5. Department of Science Education, Bamidele Olumilua University of Education, Science, and Technology, Ikere-Ekiti 361101, Ekiti State, Nigeria

Abstract

This study presents a comprehensive assessment of indoor particulate matter (PM) concentrations, focusing on PM1, PM2.5, and PM10 in five primary health centers (PHCs): Arakale (Urban), the Federal College of Agriculture (FECA) (Urban), Iju (semi-urban), Oba-Ile (semi-urban), and Owode (Rural) within Akure local government areas in Nigeria. The primary novelty of this research lies in its detailed exploration of the toxicity potential of these PM fractions, providing valuable insights into the local air quality and associated health risks. This study assesses the health implications by calculating the toxicity potential (TP), relative risk (RR), excess risk (ER), and attributable fractions (Afs) for cardiopulmonary and lung cancer mortality. The results reveal varying RR values for all-cause mortality, with Arakale showing a slight elevation (RR: 1.061), indicating potential health risks. ER values for cardiopulmonary mortality range from 14.728 ± 7.25 to 19.04 ± 0.38, emphasizing the substantial excess risk associated with long-term PM2.5 exposure. The study also uncovers Afs for cardiopulmonary mortality ranging between 11.03 ± 0.31 and 19.22 ± 0.04, underscoring the significant contribution of PM to cardiovascular and respiratory health risks.

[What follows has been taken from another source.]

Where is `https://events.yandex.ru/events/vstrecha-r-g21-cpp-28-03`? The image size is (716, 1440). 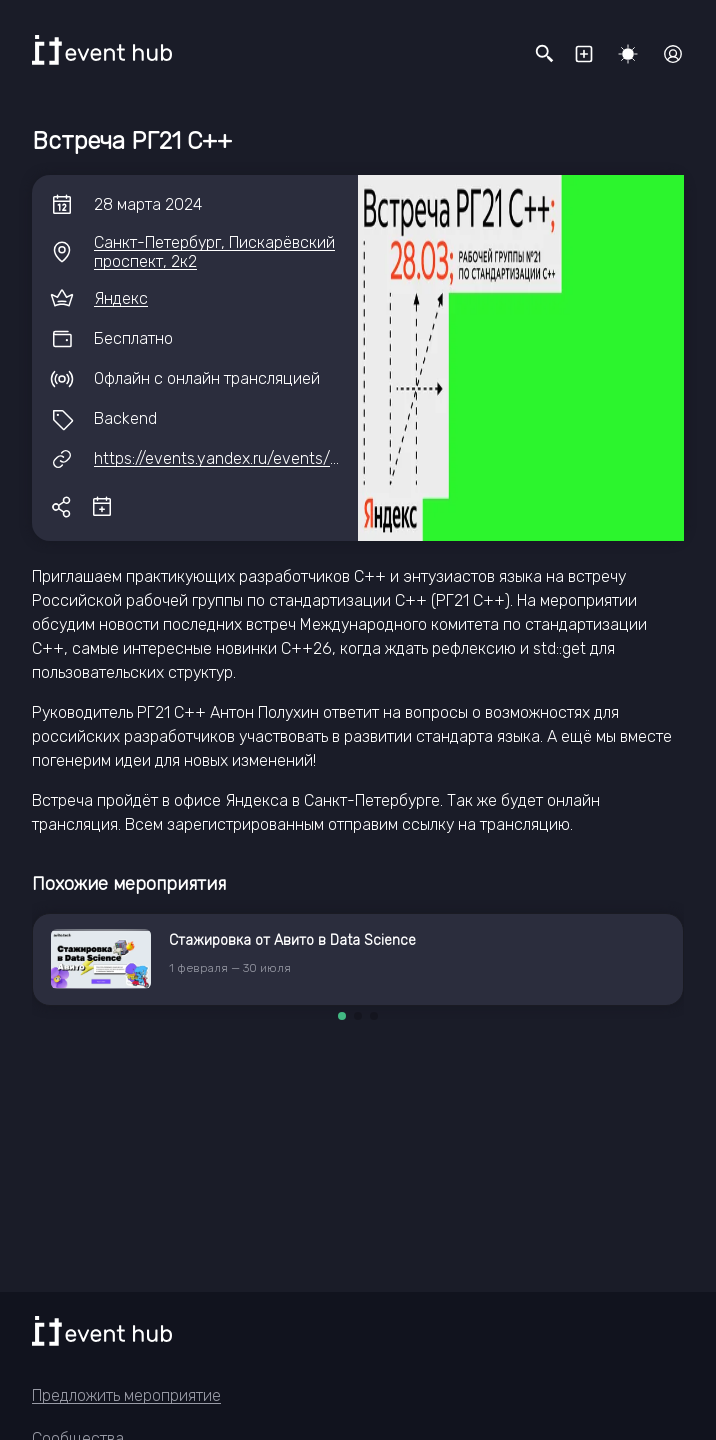
https://events.yandex.ru/events/vstrecha-r-g21-cpp-28-03 is located at coordinates (310, 458).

Similarly, Afs for lung cancer mortality range from 10.03 ± 0.012 to 17.13 ± 0.10, highlighting the substantial association between PM2.5 exposure and lung cancer risk. These findings underscore the urgent need for targeted air quality management strategies and public health interventions in the studied locations to mitigate the heightened health risks associated with particulate matter pollution. The calculated RR, ER, and AF values offer crucial insights into the complex relationship between PM exposure and adverse health outcomes, providing a foundation for informed decision-making and future research endeavors.